61. Hükümet yeni programında esnek çalışma modellerinin hayata geçirileceğinin sinyallerini verdi. Bildiğiniz gibi torba yasada da esnek çalışma gündeme gelmiş tepkiler nedeni ile hayata geçirilmemiş ve yasallaşmamıştı. Fakat hükümet işçi ve emekçilerin tepki gösterdiği parttime, evden çalışma, çağrı üzerine çalışma gibi esnek çalışma modellerini yasalara koymak için kararlı görünüyor. Bu yüzden de 61.hükümet ilk iş olarak kıdem tazminatını kaldıracağını ve yerine bir fon kurulacağını açıktan ilan etti. Programda, “işçilerin büyük çoğunluğunun kıdemini alamadığını, işletmelerin üzerinde ödeme baskısı oluşturan, çalışma hayatının en önemli sorun alanlarının başında gelen kıdem tazminatı sorunu, kazanılmış hakları koruyan ve bütün işçilerin kıdem tazminatını garanti altına alan bir fon oluşturularak çözülecek” denildi.

Buna göre kıdem tazminatı kaldırılacak ve her bir işçinin bireysel hesabının olduğu kıdem tazminatı fonu oluşturulacak. İşverenler yeni kurulacak bu fona her ay personelin aylık ücretinin belli bir oranında prim ödeyecek. Kıdem tazminat ödemeleri bu fondan yapılacak. İşçiler kıdem tazminatlarını bu durumda patronlardan değil, oluşturulan bu fondan alacak.

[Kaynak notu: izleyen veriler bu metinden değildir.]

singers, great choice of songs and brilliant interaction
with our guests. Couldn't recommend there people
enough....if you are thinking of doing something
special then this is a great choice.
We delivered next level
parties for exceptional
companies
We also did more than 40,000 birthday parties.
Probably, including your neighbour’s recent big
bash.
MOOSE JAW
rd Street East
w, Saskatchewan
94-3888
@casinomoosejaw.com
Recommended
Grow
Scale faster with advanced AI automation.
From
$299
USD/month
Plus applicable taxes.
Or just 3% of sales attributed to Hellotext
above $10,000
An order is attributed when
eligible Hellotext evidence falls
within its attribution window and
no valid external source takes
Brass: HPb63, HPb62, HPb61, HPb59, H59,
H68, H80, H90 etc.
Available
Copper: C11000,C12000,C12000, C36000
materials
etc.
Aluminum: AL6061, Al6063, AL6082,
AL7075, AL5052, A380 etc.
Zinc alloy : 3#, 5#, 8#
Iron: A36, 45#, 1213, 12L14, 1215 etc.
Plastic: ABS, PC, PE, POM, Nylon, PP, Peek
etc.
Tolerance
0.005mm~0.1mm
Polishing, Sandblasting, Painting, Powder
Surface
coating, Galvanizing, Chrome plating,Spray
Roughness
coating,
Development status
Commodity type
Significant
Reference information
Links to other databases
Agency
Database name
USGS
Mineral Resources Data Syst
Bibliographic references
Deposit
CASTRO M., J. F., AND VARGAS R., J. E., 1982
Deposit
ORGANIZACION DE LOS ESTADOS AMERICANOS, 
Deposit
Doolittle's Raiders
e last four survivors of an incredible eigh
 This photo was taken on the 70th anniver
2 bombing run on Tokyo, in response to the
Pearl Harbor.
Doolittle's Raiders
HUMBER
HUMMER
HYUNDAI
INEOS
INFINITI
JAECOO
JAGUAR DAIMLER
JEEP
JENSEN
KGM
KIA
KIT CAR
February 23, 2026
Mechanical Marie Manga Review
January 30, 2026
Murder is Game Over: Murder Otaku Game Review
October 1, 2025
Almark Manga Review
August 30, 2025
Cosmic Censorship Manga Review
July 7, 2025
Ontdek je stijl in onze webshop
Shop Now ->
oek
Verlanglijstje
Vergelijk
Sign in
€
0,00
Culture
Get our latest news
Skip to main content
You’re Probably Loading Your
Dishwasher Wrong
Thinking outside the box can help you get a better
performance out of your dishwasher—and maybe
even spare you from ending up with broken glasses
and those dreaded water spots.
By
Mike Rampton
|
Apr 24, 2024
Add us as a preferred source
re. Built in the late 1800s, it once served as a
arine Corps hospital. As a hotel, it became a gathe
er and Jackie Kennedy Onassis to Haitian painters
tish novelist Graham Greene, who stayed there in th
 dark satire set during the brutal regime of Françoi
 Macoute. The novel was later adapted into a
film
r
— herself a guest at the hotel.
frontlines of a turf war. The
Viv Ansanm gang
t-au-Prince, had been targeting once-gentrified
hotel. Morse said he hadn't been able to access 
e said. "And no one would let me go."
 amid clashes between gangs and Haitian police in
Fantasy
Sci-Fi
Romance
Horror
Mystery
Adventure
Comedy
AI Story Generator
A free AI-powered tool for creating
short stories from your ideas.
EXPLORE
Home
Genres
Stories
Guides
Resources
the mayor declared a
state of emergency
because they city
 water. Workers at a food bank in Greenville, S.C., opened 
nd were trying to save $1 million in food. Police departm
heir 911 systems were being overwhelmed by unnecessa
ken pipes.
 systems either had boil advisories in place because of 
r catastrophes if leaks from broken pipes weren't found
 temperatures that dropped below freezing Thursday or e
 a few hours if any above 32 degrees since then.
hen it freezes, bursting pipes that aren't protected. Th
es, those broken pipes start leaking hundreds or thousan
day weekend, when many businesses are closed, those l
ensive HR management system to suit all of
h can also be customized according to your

Evet, ilk başta iyi gibi görünse de sonrasında bu fon kesintilerinin bizim ücretlerimizden kesileceğini tahmin etmek çok zor değil. Şu anki vergi iade paraları nasıl ücretlerimizden kesiliyor. Normal ücret gibi gösteriliyorsa, bu fonda bizim ücretlerimizden kesilecek. Aynı şekilde işsizlik sigortası fonu da şuanda nasıl patronların yararına kullanılıyor ve bizim ücretlerimizden kesiliyorsa bu fonun da o duruma getirilmesi an meselesidir.

Ayrıca fona başlangıçta işsizlik sigortası fonu aktarılacak ve bu fondan yararlanmak için işçi 10 yıllık bir kıdeme sahip olması gerekecek. 10 yılı tamamladıktan sonra fondan kısmen para çekebilecek. Kalan bakiyesi de işten atılma durumunda değil, ancak emeklilik durumunda ödenecek. Yani işten atmanın önündeki engel olan ve işçinin güvencesi olan kıdem tazminatından patronlar kurtulmuş olacak.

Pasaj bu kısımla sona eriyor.